What the exercise asks
Reproduce every line in the material below that holds "just".
+++ Records to use +++
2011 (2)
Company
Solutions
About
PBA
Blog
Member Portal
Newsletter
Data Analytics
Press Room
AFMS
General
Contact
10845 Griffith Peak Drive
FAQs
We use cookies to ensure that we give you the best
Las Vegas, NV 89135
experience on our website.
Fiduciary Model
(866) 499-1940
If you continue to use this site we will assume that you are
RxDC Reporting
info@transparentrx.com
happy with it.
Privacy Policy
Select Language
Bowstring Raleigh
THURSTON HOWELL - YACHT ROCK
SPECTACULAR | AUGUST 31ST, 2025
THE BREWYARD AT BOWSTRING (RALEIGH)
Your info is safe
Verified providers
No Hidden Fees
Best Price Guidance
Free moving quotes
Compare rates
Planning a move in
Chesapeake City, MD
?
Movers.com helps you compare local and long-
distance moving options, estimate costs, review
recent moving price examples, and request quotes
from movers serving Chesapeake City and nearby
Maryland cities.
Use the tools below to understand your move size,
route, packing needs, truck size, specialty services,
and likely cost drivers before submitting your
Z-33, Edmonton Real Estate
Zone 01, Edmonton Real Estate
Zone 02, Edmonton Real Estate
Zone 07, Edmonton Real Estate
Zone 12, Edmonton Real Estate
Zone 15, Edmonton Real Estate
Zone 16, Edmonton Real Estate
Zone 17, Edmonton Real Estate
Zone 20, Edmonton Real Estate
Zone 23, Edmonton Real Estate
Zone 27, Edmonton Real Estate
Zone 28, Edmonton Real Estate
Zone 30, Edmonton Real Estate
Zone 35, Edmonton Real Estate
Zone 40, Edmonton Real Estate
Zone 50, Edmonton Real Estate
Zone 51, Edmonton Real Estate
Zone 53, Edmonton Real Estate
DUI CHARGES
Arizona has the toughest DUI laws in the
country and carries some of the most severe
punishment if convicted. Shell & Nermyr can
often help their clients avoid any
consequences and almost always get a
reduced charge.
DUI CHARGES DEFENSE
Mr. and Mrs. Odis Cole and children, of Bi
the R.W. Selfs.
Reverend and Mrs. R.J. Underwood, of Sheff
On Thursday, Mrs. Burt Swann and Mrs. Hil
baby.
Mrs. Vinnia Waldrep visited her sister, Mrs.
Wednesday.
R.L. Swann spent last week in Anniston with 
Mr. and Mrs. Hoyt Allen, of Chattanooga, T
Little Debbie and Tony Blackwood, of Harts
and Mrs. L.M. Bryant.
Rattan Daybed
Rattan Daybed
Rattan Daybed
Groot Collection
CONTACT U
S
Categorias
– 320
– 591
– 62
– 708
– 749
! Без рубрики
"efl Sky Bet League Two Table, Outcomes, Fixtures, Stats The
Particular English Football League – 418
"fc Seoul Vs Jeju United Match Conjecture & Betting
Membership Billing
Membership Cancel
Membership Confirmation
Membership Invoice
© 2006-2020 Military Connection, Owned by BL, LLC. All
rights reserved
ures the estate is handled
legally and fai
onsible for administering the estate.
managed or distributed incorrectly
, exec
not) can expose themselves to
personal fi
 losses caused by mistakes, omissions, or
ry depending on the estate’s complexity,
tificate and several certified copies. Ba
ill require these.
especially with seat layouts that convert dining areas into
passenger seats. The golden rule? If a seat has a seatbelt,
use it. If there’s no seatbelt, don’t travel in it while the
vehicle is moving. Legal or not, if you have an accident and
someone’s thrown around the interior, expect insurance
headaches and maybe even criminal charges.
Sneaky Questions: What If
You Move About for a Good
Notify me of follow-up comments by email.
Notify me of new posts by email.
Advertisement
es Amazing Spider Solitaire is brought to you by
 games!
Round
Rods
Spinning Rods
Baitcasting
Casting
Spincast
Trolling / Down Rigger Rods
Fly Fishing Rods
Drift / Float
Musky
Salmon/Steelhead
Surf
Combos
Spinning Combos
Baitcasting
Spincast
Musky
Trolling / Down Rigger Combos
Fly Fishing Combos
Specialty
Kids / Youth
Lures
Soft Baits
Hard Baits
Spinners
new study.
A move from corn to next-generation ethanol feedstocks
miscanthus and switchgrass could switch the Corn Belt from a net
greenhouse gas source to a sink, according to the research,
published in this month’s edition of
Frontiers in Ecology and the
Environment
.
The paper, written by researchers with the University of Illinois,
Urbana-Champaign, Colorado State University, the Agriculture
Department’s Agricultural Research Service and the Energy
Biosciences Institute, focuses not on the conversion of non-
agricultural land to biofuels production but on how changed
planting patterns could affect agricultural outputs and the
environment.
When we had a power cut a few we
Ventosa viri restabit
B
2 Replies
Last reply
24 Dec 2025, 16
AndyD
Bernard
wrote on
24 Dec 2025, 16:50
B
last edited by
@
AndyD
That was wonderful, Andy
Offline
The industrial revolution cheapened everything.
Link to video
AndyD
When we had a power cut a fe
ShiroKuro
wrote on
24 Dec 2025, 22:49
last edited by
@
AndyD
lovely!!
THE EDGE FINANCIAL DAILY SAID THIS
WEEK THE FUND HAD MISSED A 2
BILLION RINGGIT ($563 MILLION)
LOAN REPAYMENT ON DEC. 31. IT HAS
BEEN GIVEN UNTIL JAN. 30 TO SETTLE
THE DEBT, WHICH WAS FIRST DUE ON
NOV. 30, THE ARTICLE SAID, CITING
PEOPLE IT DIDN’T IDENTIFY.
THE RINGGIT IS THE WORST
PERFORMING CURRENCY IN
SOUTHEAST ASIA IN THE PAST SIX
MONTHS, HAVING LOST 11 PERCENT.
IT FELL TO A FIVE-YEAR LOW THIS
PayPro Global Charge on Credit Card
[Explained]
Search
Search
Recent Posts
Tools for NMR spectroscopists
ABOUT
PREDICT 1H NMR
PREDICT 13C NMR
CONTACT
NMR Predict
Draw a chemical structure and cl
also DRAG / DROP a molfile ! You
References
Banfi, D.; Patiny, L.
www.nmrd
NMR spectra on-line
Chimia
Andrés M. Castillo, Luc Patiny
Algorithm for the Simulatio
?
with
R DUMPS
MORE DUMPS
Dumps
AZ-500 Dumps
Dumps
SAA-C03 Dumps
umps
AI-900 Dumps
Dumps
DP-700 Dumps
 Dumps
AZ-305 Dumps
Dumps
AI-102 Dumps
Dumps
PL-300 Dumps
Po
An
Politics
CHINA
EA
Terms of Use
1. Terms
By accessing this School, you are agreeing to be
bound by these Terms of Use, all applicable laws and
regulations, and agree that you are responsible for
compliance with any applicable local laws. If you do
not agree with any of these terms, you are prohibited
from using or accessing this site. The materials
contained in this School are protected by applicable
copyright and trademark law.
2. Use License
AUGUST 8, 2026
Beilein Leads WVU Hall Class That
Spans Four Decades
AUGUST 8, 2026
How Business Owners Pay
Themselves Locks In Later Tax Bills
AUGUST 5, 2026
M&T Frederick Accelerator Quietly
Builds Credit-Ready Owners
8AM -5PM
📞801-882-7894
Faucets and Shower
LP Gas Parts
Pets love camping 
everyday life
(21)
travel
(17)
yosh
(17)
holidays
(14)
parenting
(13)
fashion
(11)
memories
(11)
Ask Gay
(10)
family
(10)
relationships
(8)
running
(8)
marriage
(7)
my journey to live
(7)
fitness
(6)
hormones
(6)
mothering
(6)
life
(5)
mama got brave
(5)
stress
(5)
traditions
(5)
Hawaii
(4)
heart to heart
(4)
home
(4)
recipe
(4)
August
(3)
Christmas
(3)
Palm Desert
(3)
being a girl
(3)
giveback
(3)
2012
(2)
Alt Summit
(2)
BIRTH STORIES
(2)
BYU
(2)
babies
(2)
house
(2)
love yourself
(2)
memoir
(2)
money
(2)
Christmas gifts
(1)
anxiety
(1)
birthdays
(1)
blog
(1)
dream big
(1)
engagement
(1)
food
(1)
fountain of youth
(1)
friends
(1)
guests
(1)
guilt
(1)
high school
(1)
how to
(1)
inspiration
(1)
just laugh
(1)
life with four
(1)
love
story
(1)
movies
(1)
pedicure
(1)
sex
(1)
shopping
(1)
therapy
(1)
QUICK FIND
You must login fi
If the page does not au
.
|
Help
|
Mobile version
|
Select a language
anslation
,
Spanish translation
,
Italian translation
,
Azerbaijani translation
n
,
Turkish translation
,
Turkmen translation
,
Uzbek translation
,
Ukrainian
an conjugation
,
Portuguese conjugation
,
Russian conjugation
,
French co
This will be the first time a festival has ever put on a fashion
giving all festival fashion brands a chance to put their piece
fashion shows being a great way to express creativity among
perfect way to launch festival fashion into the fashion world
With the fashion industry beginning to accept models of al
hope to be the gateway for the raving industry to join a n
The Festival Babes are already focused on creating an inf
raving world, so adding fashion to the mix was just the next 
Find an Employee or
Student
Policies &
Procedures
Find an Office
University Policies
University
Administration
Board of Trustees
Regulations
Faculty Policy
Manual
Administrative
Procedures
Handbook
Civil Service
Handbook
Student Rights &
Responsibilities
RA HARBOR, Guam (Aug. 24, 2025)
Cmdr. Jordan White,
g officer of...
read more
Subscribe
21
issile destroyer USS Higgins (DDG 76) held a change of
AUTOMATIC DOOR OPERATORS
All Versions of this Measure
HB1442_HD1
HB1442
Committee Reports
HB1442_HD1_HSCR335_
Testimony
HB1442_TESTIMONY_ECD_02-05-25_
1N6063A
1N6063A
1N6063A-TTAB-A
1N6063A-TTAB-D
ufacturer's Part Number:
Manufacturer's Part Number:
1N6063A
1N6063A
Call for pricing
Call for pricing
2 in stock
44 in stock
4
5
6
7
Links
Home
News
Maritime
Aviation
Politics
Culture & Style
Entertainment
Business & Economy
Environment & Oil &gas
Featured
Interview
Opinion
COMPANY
+++
Answer section
just laugh
raving world, so adding fashion to the mix was just the next 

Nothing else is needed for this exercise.